L’Education nationale : une structure particulièrement inefficiente
Une étude du think-tank européen Thomas More de 2012 avait épinglé le coût du modèle éducatif français par rapport à celui de ses voisins européens. Et plus particulièrement de l’Allemagne. Pourtant, les deux pays investissent à peu près autant d’argent dans l’Education. Au dernier classement PISA, la France se classait 25ème et l’Allemagne 16ème.
Si les enseignants allemands travaillent en moyenne 11 % de plus que leurs collègues français, ils sont payés 35 % de plus qu’en France, rapporte Le Figaro. Le taux d’encadrement des élèves est presque similaire à la France et les enseignants allemands sont un peu plus nombreux qu’en France. Dans l'Hexagone, « les coûts de structure et d'administration représentent 19,9 milliards d'euros de plus par an qu'en Allemagne.»
Des coûts de structure très importants
L’Allemagne consacre la moitié du budget de l’éducation aux salaires. Le problème se situe en grande partie sur le nombre d’établissements scolaires. L’Allemagne en compte un peu plus de 28 000 et la France 64 000, dont 52 600 écoles contre 7100 collèges. En moyenne, on compte 205 élèves dans un établissement français, c’est 417 en Allemagne. De ce côté, on pourrait économiser 13,6 milliards par an, selon l'institut Thomas More.
Les coûts de structure sont donc pharaoniques. Mais c’est le prix à payer quand tout un village en France manifeste pour éviter la fermeture d’une classe. Les élus cèdent. Résultat, il demeure très difficile de faire baisser le nombre d’établissements scolaires sur le territoire.
Autre problème, la France, qui avait engagé un vaste programme de décentralisation au cœur des années 2000, semble s’être arrêtée au milieu du guet pour l’Education nationale. Si des transferts importants ont été faits aux collectivités locales, le système demeure à deux têtes, avec une certaine schizophrénie. Les dépenses des collectivités locales en faveur de l’éducation ont d’ailleurs grimpé en flèche, dépassant largement les dotations venues de l’Etat. La dépense publique en faveur de l'éducation reste trois fois moins décentralisée qu'en Allemagne.
On devient enseignant pour d’autres raisons que le salaire
En attendant, on gèle le point d’indice des fonctionnaires depuis 2010 et on baisse le niveau de recrutement des nouveaux enseignants. Dans le même temps, inévitablement, les meilleurs professeurs s’investissent en dehors de leur établissement pour améliorer leur salaire mensuel.
Le métier se féminise toujours davantage (82 % de femmes dans le primaire et même 91 % pour le privé, contre 54 % il y a cinquante ans), rappelait en 2013 le Web pédagogique. Les nouveaux entrants dans le métier répondent souvent qu’ils ont choisi cette profession pour les vacances et le faible temps d’obligation de service.

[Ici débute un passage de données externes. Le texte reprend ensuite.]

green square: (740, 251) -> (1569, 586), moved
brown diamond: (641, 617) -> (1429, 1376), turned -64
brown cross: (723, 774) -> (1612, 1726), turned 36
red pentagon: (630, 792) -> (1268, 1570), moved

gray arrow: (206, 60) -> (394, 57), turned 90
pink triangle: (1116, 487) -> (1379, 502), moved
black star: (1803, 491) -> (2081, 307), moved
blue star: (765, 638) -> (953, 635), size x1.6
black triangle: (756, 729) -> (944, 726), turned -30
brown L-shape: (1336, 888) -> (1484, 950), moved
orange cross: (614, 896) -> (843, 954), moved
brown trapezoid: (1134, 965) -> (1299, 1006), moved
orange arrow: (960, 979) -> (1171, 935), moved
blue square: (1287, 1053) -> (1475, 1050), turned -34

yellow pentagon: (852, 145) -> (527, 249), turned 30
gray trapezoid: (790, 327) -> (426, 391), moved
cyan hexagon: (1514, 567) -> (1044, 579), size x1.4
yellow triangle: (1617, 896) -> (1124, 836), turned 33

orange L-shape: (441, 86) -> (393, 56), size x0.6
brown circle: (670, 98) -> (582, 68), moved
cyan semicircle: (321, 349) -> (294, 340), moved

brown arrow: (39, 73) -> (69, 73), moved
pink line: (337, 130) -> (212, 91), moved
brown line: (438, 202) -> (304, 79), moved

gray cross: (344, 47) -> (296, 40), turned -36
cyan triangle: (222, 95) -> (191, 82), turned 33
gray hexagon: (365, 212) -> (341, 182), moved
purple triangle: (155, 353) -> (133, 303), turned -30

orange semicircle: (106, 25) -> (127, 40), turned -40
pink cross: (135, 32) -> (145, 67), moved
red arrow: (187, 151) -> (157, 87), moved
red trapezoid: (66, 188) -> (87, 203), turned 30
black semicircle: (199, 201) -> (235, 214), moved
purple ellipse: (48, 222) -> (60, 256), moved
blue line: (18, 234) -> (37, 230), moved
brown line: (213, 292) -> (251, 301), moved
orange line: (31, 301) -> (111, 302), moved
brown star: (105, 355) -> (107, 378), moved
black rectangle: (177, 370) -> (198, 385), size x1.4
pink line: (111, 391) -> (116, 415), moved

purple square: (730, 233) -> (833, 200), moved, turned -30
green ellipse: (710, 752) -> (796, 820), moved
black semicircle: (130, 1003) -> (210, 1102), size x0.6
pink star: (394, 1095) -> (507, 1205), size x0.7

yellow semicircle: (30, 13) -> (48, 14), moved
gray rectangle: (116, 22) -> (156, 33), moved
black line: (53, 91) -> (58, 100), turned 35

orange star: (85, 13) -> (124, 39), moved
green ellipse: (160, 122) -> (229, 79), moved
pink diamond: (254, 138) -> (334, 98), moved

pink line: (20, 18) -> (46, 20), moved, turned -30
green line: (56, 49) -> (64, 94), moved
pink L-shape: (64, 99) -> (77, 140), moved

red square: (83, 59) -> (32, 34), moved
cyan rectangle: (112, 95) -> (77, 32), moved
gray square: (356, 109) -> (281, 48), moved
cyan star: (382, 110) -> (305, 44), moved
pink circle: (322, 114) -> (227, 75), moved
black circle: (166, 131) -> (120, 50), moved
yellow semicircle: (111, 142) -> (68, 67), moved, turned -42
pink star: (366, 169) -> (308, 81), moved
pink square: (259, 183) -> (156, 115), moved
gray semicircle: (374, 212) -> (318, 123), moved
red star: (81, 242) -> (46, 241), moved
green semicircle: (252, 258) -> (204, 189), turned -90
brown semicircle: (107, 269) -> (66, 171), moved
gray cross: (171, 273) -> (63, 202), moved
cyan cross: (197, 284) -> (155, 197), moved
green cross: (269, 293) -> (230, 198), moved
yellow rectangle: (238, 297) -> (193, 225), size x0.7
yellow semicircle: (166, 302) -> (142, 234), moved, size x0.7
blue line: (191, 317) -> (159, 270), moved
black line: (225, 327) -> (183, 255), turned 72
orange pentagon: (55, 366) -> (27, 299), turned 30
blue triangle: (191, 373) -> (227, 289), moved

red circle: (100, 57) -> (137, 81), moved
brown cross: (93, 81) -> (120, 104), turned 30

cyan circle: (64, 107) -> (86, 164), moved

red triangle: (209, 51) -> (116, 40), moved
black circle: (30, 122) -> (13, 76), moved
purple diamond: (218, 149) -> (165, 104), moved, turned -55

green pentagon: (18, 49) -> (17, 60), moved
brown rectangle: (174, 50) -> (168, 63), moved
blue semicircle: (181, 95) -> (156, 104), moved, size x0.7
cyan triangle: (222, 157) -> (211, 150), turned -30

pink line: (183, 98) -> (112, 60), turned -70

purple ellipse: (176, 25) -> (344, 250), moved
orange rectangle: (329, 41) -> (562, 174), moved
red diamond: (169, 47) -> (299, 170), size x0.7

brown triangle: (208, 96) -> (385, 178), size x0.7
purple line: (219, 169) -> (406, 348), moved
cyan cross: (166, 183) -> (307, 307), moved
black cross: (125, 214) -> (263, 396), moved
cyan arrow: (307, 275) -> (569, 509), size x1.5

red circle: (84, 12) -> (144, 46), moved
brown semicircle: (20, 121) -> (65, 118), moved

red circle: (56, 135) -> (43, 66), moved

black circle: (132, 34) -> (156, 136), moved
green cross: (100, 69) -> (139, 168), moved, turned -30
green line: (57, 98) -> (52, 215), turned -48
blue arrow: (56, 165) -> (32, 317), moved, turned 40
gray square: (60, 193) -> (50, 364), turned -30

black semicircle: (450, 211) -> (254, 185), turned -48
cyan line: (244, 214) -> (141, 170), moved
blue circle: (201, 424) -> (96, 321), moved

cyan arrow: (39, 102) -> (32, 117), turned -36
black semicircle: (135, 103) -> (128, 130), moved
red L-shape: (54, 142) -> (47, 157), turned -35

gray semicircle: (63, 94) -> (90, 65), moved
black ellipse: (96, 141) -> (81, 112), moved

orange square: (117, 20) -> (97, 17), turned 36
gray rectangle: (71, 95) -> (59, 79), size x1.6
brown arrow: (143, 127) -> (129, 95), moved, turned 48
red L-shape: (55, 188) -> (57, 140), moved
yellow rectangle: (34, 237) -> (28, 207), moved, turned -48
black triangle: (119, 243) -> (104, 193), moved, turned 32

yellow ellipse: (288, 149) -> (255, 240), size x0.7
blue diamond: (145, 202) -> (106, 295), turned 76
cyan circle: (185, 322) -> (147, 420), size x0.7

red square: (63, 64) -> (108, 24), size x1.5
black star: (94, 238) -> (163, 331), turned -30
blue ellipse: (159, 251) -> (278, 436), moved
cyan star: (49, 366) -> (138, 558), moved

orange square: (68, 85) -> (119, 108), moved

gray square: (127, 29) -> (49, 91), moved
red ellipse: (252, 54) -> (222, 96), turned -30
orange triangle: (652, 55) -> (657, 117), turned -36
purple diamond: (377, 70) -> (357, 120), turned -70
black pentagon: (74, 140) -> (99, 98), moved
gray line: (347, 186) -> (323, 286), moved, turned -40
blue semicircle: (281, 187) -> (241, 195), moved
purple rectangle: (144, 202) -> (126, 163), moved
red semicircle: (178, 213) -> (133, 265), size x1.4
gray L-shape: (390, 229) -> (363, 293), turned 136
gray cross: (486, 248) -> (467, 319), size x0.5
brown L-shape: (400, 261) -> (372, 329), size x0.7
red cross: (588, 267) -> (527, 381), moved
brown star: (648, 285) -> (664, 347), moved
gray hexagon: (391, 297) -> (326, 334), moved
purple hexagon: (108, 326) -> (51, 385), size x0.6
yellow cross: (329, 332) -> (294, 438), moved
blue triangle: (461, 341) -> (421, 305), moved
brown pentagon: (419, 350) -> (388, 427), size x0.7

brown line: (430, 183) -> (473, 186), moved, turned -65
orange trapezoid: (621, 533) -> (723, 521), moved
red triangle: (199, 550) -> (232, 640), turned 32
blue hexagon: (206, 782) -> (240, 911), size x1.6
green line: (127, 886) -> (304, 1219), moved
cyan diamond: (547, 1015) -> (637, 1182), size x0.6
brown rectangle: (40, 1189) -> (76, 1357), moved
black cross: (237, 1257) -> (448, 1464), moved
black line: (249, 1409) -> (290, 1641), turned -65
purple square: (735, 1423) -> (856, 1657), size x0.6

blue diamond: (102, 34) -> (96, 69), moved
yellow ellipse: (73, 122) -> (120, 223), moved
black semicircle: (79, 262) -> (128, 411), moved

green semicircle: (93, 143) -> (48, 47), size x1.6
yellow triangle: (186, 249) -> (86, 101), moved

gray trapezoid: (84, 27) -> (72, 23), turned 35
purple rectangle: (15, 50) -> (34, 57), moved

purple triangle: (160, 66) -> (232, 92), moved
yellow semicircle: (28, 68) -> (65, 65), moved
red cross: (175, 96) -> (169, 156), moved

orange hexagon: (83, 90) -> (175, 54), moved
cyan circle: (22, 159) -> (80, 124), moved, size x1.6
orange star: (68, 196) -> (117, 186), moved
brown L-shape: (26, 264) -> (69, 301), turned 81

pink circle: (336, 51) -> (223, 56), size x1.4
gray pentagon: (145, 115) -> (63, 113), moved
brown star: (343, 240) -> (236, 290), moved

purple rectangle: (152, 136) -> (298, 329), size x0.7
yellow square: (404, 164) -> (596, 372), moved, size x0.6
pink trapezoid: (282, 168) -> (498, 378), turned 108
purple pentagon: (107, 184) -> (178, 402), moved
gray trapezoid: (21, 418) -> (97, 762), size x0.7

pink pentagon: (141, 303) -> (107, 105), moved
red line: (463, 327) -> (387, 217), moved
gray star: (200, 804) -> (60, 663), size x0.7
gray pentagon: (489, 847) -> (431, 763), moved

Comme on dit, cette profession permet de « concilier vie professionnelle et vie familiale ». On peut ainsi voir grandir ses propres enfants en rentrant plus tôt à la maison. Et, même s’il faut travailler chez soi, il existe des marges de manœuvre importantes pour s’organiser.
Le « travailler plus pour gagner plus »
Sans réforme de structure, l’Education nationale n’a tout simplement pas les moyens d’augmenter ses enseignants. Et dire autre chose serait mentir. Remonter de quelques centimes le point d’indice quand la croissance reviendra ne fera qu’entrainer une dépense de millions supplémentaires pour l'Etat sans changer pour autant la situation des personnels. Et l’on se demande bien quelles sont les solutions proposées par les syndicats enseignants qui entendent demander une revalorisation salariale d’importance.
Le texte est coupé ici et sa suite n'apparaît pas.